▸ Work required:
Would you count the lines in the entries below that contain "From"? Reply with the number only.

====

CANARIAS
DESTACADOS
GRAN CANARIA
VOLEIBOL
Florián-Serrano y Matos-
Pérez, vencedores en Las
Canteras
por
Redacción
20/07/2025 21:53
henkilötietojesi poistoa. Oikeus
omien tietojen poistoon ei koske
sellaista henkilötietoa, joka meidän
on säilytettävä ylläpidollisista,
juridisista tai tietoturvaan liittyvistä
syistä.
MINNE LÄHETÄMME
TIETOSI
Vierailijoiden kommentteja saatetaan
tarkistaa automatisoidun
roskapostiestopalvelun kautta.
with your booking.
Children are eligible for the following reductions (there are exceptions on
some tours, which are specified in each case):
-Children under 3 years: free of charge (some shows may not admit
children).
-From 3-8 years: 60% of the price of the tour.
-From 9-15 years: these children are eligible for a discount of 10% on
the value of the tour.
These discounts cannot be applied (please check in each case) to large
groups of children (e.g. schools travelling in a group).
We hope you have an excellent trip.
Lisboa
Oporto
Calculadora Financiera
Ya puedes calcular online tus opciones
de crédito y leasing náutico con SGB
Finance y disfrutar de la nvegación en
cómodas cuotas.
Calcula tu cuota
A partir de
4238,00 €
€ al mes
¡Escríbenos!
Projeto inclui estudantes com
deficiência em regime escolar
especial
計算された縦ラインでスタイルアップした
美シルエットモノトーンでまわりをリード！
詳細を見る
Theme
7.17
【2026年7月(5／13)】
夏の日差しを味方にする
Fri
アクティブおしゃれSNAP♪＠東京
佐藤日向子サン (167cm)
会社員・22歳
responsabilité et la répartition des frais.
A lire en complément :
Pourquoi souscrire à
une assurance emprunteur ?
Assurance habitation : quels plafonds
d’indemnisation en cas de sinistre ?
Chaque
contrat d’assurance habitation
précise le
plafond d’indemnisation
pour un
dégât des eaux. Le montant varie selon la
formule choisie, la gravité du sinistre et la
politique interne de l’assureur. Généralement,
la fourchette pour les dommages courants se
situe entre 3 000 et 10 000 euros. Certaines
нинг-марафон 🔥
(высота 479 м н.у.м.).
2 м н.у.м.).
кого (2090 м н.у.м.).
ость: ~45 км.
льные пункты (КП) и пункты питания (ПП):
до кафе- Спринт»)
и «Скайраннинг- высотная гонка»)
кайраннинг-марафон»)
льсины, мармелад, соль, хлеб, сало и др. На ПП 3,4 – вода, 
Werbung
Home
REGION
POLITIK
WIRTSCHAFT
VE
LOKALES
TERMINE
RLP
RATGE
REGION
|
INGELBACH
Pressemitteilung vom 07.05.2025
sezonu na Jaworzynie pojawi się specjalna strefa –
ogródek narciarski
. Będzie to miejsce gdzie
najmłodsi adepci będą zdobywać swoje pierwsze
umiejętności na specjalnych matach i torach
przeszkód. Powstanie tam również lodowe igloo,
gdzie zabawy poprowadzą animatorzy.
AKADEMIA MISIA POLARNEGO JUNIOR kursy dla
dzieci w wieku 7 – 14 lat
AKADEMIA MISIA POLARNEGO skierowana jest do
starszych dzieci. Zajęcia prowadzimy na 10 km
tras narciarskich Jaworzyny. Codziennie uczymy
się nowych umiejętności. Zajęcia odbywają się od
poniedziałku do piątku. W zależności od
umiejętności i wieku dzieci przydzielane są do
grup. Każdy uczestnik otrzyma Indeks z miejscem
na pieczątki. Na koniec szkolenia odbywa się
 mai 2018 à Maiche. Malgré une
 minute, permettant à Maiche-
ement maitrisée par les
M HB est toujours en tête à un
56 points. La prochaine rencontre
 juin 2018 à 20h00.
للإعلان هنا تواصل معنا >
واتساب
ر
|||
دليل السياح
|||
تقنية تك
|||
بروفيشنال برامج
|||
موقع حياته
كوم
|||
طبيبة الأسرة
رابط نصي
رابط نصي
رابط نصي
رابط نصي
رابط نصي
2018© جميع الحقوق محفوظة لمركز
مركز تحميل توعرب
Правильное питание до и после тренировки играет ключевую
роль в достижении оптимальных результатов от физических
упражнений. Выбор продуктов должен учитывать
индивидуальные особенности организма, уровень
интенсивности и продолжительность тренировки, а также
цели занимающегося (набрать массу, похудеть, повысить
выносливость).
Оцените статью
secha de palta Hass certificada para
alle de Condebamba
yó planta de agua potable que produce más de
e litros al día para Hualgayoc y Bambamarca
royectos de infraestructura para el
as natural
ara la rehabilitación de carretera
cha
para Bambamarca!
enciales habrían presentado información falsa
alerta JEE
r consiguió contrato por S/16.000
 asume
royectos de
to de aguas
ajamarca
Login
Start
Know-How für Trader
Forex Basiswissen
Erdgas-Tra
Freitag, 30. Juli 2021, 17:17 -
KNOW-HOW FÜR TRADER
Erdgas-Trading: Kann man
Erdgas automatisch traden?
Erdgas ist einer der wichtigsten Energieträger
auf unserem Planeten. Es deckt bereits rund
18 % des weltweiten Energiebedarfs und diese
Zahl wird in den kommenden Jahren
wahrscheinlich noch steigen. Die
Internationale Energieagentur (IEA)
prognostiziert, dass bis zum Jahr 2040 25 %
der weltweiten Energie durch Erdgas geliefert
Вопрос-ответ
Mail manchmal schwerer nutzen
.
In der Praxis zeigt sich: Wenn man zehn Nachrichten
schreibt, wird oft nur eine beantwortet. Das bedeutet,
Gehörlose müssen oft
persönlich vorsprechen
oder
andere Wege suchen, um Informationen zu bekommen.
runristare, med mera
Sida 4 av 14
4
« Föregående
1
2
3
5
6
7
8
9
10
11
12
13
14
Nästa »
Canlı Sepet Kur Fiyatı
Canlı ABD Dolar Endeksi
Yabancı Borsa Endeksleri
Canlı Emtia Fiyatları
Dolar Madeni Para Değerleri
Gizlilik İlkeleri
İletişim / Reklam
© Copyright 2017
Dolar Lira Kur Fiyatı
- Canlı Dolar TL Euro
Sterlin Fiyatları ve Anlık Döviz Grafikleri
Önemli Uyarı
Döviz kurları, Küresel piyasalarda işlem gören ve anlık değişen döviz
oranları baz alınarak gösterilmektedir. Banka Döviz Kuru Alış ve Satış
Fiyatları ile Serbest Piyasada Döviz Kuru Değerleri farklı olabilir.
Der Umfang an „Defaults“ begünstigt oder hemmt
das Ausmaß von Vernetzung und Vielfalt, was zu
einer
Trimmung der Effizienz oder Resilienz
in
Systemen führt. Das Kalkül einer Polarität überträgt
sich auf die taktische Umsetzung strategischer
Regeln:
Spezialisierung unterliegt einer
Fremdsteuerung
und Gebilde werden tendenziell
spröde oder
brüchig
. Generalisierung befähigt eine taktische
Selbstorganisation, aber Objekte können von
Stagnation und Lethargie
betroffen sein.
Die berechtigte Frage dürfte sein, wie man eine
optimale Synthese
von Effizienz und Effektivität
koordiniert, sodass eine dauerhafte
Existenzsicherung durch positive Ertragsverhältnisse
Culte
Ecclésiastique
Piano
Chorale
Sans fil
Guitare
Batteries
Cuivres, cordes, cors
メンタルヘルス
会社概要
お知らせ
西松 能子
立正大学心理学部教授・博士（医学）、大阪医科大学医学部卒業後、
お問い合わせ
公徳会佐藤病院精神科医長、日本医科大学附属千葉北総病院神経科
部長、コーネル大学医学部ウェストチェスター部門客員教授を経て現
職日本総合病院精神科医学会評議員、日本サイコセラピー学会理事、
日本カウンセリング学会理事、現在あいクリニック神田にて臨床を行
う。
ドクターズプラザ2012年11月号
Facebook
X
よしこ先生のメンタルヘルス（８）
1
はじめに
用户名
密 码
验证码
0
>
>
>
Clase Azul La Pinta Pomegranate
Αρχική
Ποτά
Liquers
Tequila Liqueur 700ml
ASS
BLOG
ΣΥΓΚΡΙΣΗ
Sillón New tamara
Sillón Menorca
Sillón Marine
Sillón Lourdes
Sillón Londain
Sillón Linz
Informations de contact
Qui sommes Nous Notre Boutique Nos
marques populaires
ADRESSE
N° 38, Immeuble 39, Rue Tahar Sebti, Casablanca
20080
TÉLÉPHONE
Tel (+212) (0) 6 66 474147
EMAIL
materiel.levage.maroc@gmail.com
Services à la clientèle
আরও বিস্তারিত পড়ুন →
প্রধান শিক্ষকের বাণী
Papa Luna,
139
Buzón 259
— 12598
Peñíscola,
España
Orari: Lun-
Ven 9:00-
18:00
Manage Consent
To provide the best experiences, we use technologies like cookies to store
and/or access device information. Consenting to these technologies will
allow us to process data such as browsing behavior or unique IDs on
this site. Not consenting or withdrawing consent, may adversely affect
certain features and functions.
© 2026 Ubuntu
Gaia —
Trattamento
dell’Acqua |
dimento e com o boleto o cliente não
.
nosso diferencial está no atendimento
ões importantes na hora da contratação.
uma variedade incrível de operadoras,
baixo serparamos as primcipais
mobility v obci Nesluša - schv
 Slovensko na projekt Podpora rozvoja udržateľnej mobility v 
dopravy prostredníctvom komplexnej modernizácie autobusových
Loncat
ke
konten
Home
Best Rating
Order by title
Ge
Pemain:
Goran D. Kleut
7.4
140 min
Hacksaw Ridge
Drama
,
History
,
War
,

====

▸ Solution to the problem:
2